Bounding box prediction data
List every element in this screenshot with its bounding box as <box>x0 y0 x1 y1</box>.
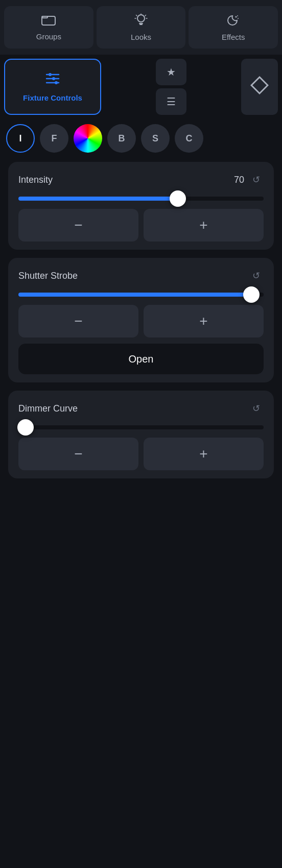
nav-item-groups[interactable]: Groups <box>4 6 93 49</box>
minus-icon: − <box>74 446 82 462</box>
dimmer-curve-reset-button[interactable]: ↺ <box>248 401 264 416</box>
controls-area: Intensity 70 ↺ − + Shutter Strobe ↺ <box>0 158 282 483</box>
svg-point-4 <box>238 18 239 19</box>
filter-tab-F[interactable]: F <box>40 124 68 153</box>
filter-tab-B-label: B <box>119 133 125 144</box>
intensity-buttons: − + <box>18 209 264 242</box>
star-button[interactable]: ★ <box>156 59 186 85</box>
filter-tab-C[interactable]: C <box>175 124 203 153</box>
sliders-icon <box>45 71 60 89</box>
dimmer-curve-label: Dimmer Curve <box>18 403 78 414</box>
shutter-strobe-slider-track[interactable] <box>18 293 264 297</box>
bulb-icon <box>134 13 148 29</box>
svg-rect-11 <box>55 81 58 84</box>
dimmer-curve-card: Dimmer Curve ↺ − + <box>8 391 274 478</box>
list-button[interactable]: ☰ <box>156 88 186 115</box>
intensity-label: Intensity <box>18 175 53 185</box>
svg-marker-13 <box>251 77 268 93</box>
intensity-plus-button[interactable]: + <box>144 209 264 242</box>
filter-tab-I[interactable]: I <box>6 124 35 153</box>
filter-tab-C-label: C <box>186 133 193 144</box>
nav-item-looks[interactable]: Looks <box>97 6 186 49</box>
filter-tab-color[interactable] <box>74 124 102 153</box>
intensity-slider-thumb[interactable] <box>170 190 186 207</box>
shutter-strobe-header: Shutter Strobe ↺ <box>18 268 264 283</box>
nav-item-effects[interactable]: Effects <box>189 6 278 49</box>
second-nav: Fixture Controls ★ ☰ <box>0 55 282 119</box>
diamond-button[interactable] <box>241 59 278 115</box>
svg-rect-10 <box>52 77 55 80</box>
dimmer-curve-plus-button[interactable]: + <box>144 438 264 470</box>
filter-tab-S-label: S <box>152 133 158 144</box>
shutter-strobe-card: Shutter Strobe ↺ − + Open <box>8 258 274 382</box>
nav-label-effects: Effects <box>222 33 245 41</box>
moon-icon <box>227 13 240 29</box>
plus-icon: + <box>199 217 207 233</box>
svg-point-3 <box>235 16 237 18</box>
shutter-strobe-reset-button[interactable]: ↺ <box>248 268 264 283</box>
svg-point-5 <box>237 15 238 16</box>
intensity-card: Intensity 70 ↺ − + <box>8 162 274 250</box>
star-icon: ★ <box>167 66 176 78</box>
svg-marker-12 <box>251 77 268 93</box>
dimmer-curve-buttons: − + <box>18 438 264 470</box>
dimmer-curve-minus-button[interactable]: − <box>18 438 138 470</box>
top-nav: Groups Looks Effects <box>0 0 282 55</box>
shutter-strobe-slider-fill <box>18 293 251 297</box>
minus-icon: − <box>74 217 82 233</box>
plus-icon: + <box>199 446 207 462</box>
folder-icon <box>41 14 56 28</box>
fixture-controls-button[interactable]: Fixture Controls <box>4 59 101 115</box>
svg-rect-9 <box>49 73 52 76</box>
nav-label-looks: Looks <box>131 33 151 41</box>
filter-tab-B[interactable]: B <box>107 124 136 153</box>
diamond-icon <box>250 76 269 98</box>
fixture-controls-label: Fixture Controls <box>23 93 82 102</box>
intensity-reset-button[interactable]: ↺ <box>248 172 264 187</box>
intensity-slider-track[interactable] <box>18 197 264 201</box>
shutter-strobe-buttons: − + <box>18 305 264 337</box>
filter-tabs: I F B S C <box>0 119 282 158</box>
dimmer-curve-header: Dimmer Curve ↺ <box>18 401 264 416</box>
dimmer-curve-slider-thumb[interactable] <box>17 419 34 436</box>
shutter-strobe-label: Shutter Strobe <box>18 271 78 281</box>
dimmer-curve-slider-track[interactable] <box>18 425 264 429</box>
shutter-strobe-slider-thumb[interactable] <box>243 286 260 303</box>
intensity-value: 70 <box>234 175 244 185</box>
shutter-strobe-plus-button[interactable]: + <box>144 305 264 337</box>
nav-label-groups: Groups <box>36 32 61 41</box>
filter-tab-I-label: I <box>19 133 21 144</box>
svg-rect-1 <box>42 16 48 18</box>
side-icon-column: ★ ☰ <box>104 59 238 115</box>
filter-tab-S[interactable]: S <box>141 124 170 153</box>
plus-icon: + <box>199 313 207 329</box>
shutter-strobe-minus-button[interactable]: − <box>18 305 138 337</box>
open-button[interactable]: Open <box>18 344 264 374</box>
intensity-minus-button[interactable]: − <box>18 209 138 242</box>
svg-point-2 <box>137 15 145 22</box>
intensity-header: Intensity 70 ↺ <box>18 172 264 187</box>
filter-tab-F-label: F <box>52 133 57 144</box>
list-icon: ☰ <box>167 95 176 108</box>
intensity-slider-fill <box>18 197 178 201</box>
minus-icon: − <box>74 313 82 329</box>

▶ _Task statement_
I'd like every record above written out again exactly, without the pictures.

▶ _Answer to the problem_
List every element in this screenshot with its bounding box as <box>x0 y0 x1 y1</box>.
nav-item-groups[interactable]: Groups <box>4 6 93 49</box>
minus-icon: − <box>74 446 82 462</box>
dimmer-curve-reset-button[interactable]: ↺ <box>248 401 264 416</box>
controls-area: Intensity 70 ↺ − + Shutter Strobe ↺ <box>0 158 282 483</box>
svg-point-4 <box>238 18 239 19</box>
filter-tab-F[interactable]: F <box>40 124 68 153</box>
filter-tab-B-label: B <box>119 133 125 144</box>
intensity-buttons: − + <box>18 209 264 242</box>
star-button[interactable]: ★ <box>156 59 186 85</box>
filter-tab-C[interactable]: C <box>175 124 203 153</box>
sliders-icon <box>45 71 60 89</box>
dimmer-curve-label: Dimmer Curve <box>18 403 78 414</box>
shutter-strobe-slider-track[interactable] <box>18 293 264 297</box>
bulb-icon <box>134 13 148 29</box>
svg-rect-11 <box>55 81 58 84</box>
dimmer-curve-card: Dimmer Curve ↺ − + <box>8 391 274 478</box>
list-button[interactable]: ☰ <box>156 88 186 115</box>
intensity-label: Intensity <box>18 175 53 185</box>
svg-marker-13 <box>251 77 268 93</box>
intensity-plus-button[interactable]: + <box>144 209 264 242</box>
filter-tab-I[interactable]: I <box>6 124 35 153</box>
filter-tab-C-label: C <box>186 133 193 144</box>
nav-item-looks[interactable]: Looks <box>97 6 186 49</box>
filter-tab-color[interactable] <box>74 124 102 153</box>
intensity-slider-thumb[interactable] <box>170 190 186 207</box>
shutter-strobe-header: Shutter Strobe ↺ <box>18 268 264 283</box>
nav-item-effects[interactable]: Effects <box>189 6 278 49</box>
second-nav: Fixture Controls ★ ☰ <box>0 55 282 119</box>
diamond-button[interactable] <box>241 59 278 115</box>
svg-rect-10 <box>52 77 55 80</box>
dimmer-curve-plus-button[interactable]: + <box>144 438 264 470</box>
filter-tab-S-label: S <box>152 133 158 144</box>
shutter-strobe-card: Shutter Strobe ↺ − + Open <box>8 258 274 382</box>
nav-label-effects: Effects <box>222 33 245 41</box>
moon-icon <box>227 13 240 29</box>
plus-icon: + <box>199 217 207 233</box>
svg-point-3 <box>235 16 237 18</box>
shutter-strobe-reset-button[interactable]: ↺ <box>248 268 264 283</box>
svg-point-5 <box>237 15 238 16</box>
intensity-card: Intensity 70 ↺ − + <box>8 162 274 250</box>
star-icon: ★ <box>167 66 176 78</box>
svg-marker-12 <box>251 77 268 93</box>
dimmer-curve-buttons: − + <box>18 438 264 470</box>
dimmer-curve-minus-button[interactable]: − <box>18 438 138 470</box>
top-nav: Groups Looks Effects <box>0 0 282 55</box>
shutter-strobe-slider-fill <box>18 293 251 297</box>
minus-icon: − <box>74 217 82 233</box>
plus-icon: + <box>199 446 207 462</box>
folder-icon <box>41 14 56 28</box>
fixture-controls-button[interactable]: Fixture Controls <box>4 59 101 115</box>
svg-rect-9 <box>49 73 52 76</box>
nav-label-looks: Looks <box>131 33 151 41</box>
filter-tab-B[interactable]: B <box>107 124 136 153</box>
diamond-icon <box>250 76 269 98</box>
fixture-controls-label: Fixture Controls <box>23 93 82 102</box>
intensity-reset-button[interactable]: ↺ <box>248 172 264 187</box>
intensity-slider-track[interactable] <box>18 197 264 201</box>
shutter-strobe-buttons: − + <box>18 305 264 337</box>
filter-tabs: I F B S C <box>0 119 282 158</box>
dimmer-curve-header: Dimmer Curve ↺ <box>18 401 264 416</box>
dimmer-curve-slider-thumb[interactable] <box>17 419 34 436</box>
shutter-strobe-label: Shutter Strobe <box>18 271 78 281</box>
dimmer-curve-slider-track[interactable] <box>18 425 264 429</box>
shutter-strobe-slider-thumb[interactable] <box>243 286 260 303</box>
intensity-value: 70 <box>234 175 244 185</box>
shutter-strobe-plus-button[interactable]: + <box>144 305 264 337</box>
nav-label-groups: Groups <box>36 32 61 41</box>
filter-tab-I-label: I <box>19 133 21 144</box>
svg-rect-1 <box>42 16 48 18</box>
side-icon-column: ★ ☰ <box>104 59 238 115</box>
filter-tab-S[interactable]: S <box>141 124 170 153</box>
plus-icon: + <box>199 313 207 329</box>
shutter-strobe-minus-button[interactable]: − <box>18 305 138 337</box>
open-button[interactable]: Open <box>18 344 264 374</box>
intensity-minus-button[interactable]: − <box>18 209 138 242</box>
svg-point-2 <box>137 15 145 22</box>
intensity-header: Intensity 70 ↺ <box>18 172 264 187</box>
filter-tab-F-label: F <box>52 133 57 144</box>
list-icon: ☰ <box>167 95 176 108</box>
intensity-slider-fill <box>18 197 178 201</box>
minus-icon: − <box>74 313 82 329</box>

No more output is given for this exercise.